Aus Sicht der öffentlichkeitsprägenden Mittelstandsgesellschaft sind “Berber” gescheiterte Existenzen, Leute, die durch irgendein individuelles Schicksal aus der “Normalität” des Zyklus Beruf, Arbeit, Familie, gesellschaftliche Anerkennung geschleudert wurden. Der Begriff Berber als solcher existiert dort nicht, allenfalls menschenfreundlich werden sie als Wohnungslose oder Obdachlose bezeichnet, die Sozialpädagogik beschäftigt sich mit ihnen als Menschen mit Suchtproblematik, als Menschen mit sozialen Defiziten und Integrationsproblematik, mit Menschen auf der Straße. Sie aber haben sich die Bezeichnung Berber zugelegt, Nomaden in den westlichen Wohlstandsgesellschaften, welche zwischen den Oasen in der Wüste kapitalistischer Barbarei umherziehen. Es ist eher ein “Kampfbegriff”, der es erlaubt, sich eine soziale Identität zu schaffen, in einem in der Regel feindlich gesinnten gesellschaftlichen Umfeld, das sie bestenfalls als Überflüssige qualifiziert. Zumeist gibt es kein historisches Bewusstsein, das sich auf die früheren Wurzeln der Armutsproduktion kapitalistischer Gesellschaften bezieht.
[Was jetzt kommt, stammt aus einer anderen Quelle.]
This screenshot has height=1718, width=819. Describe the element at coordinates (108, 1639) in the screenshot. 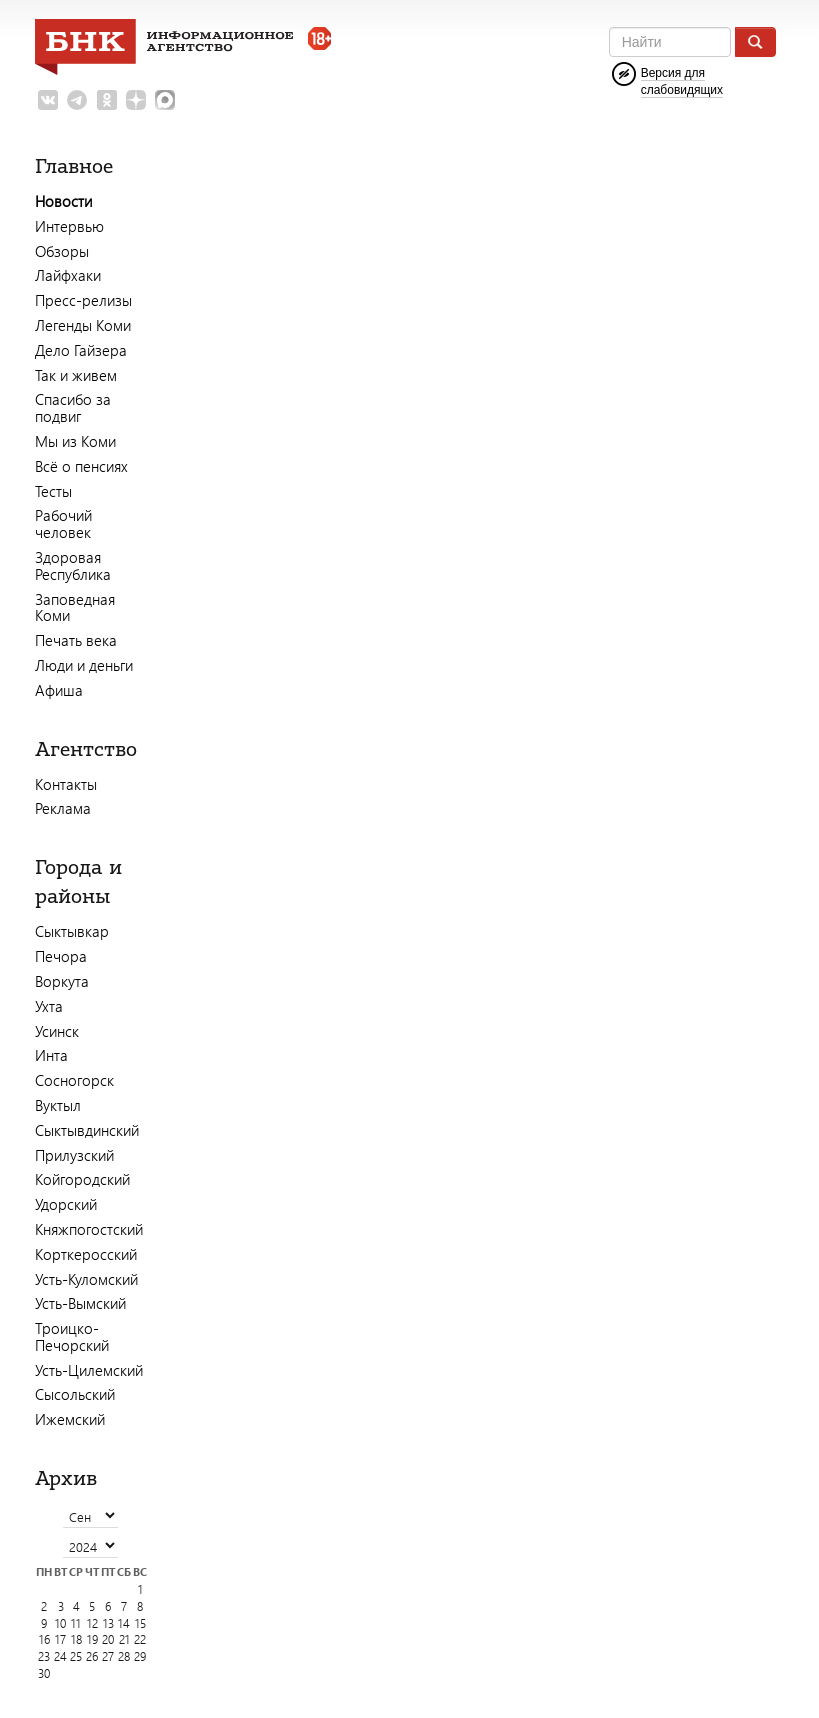

I see `20` at that location.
Den wohl berühmtesten “Berber” verkörperte Charly Chaplin. In seinem Film der “Tramp”, wird etwas von den Wanderarbeiter und Taglöhnerbewegungen in den Krisenzeiten des American Way of Life der Zwanziger Jahre wiedergespiegelt. Keine Slap Stick Erfindung des Jahrzehnts von Arbeitslosigkeit und Krieg war der vom Anarchisten zum Kommunisten konvertierte Gregor Gog. In seinen anarchistischen Jahren war er Mitbegründer der Bruderschaft der Vagabunden und Mitorganisator des Vagabundenkongresses 1927 in Stuttgart, der 500 Teilnehmer zählte. Von der stolzen, selbstbewussten politischen Haltung der Vagabundenbewegung in den 20iger Jahren des vorigen Jahrhunderts (Gregor Gog: “Generalstreik ein Leben lang!”), ist nicht mehr viel zu spüren. Und dennoch demonstrierten die vergangenen drei Tage des 14. Berbertreffens den Willen, gegen politische, ökonomische und gesellschaftliche Entmündigung anzukämpfen.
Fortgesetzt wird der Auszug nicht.